Surely only when these questions have been answered will we know the extent and opportunity for efficiencies and reduction in public spending and the need for tax increases should they ultimately be required.  
Every avenue must be explored, examined and exhausted before we turn to the option of raising taxes whomever they may be levied on. Tax takes value out of the productive side of the economy. It raises costs for employers, the cost of living for employees, and has a negative effect on competitiveness, reducing employment and economic activity in the process.
The Jersey Finance Industry employers and employees, through direct and indirect contributions pay around £6 out of every £10 in tax revenues collected in the Island. The Finance Industry is an export industry and operates in a highly mobile and competitive market place. Whilst the industry has shown resilience in the face of the crisis, employment is down [3]4%, profits in banking, the largest financial services sector, are down 47%. Placing further costs and burdens on the financial mainstay of Jersey society is a sure fire way to trigger a downward spiral in employment and falling revenues which may be very difficult to arrest.
Jersey solutions must be specific to Jersey circumstances but there are valuable lessons which can be learned from others experience. In Ireland a 10% pay reduction has been introduced, Portugal has targeted the cost of public pensions and introduced a 5% wage reduction programme. France has decided not to replace half of all those retiring from the civil service.
Measures introduced in the private sector to combat the downturn have included four day weeks, pay freezes and bonus scheme withdrawal and either reduced benefits or greater contributions to pension schemes with adjusted retirement dates.

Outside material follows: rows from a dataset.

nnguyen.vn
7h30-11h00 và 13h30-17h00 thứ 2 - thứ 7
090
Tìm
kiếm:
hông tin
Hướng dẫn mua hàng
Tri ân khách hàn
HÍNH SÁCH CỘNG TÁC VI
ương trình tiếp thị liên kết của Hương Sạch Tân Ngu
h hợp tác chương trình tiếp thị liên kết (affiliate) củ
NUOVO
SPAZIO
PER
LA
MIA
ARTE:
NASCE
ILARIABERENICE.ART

One very simple and effective measure is the recruitment freeze. The French model of replacing only a portion of leavers and retirees and focusing this remaining recruitment on the frontline enables rapid consolidation whilst protecting essential public services. Given a natural turnover rate of circa 8% a complete recruitment freeze would achieve a reduction of 16% in the size of government in just two years, without the need for compulsory redundancies, unwinding much of the expansion.

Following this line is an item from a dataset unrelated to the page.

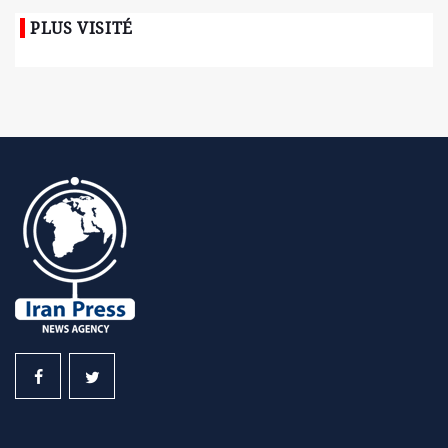
PLUS VISITÉ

‘Policy Exchange’, recently published a comprehensive study on deficit reduction options which concluded:-
“We argue that, since consolidations based on tax rises often fail, resulting in large falls in output in the short-term and rises (not falls) in deficits, whilst those based on spending cuts are most likely to be successful, it is very important to signal, early and credibly, that the consolidation will be largely spending-cuts-based.
[4]The Economist recently set out three guiding principles for effective deficit reduction:-
“First, most retrenchment should come from cutting spending; second any new taxes should focus on consumption; and third, both spending cuts and tax increases should be designed not just to cut the deficit but to refashion government”.
The single guiding principle of the Comprehensive Spending Review must be to redesign public services in order to achieve higher outcomes at lower cost. At the moment we seem to be some way short of this objective.
In the next issue in this series I will turn to the subject of Business taxation and specifically the consultation which is currently open and running until the end of August.
In the meantime I would strongly urge all finance industry employers and employees to respond to the consultations either via Jersey Finance or directly to the Council of Ministers.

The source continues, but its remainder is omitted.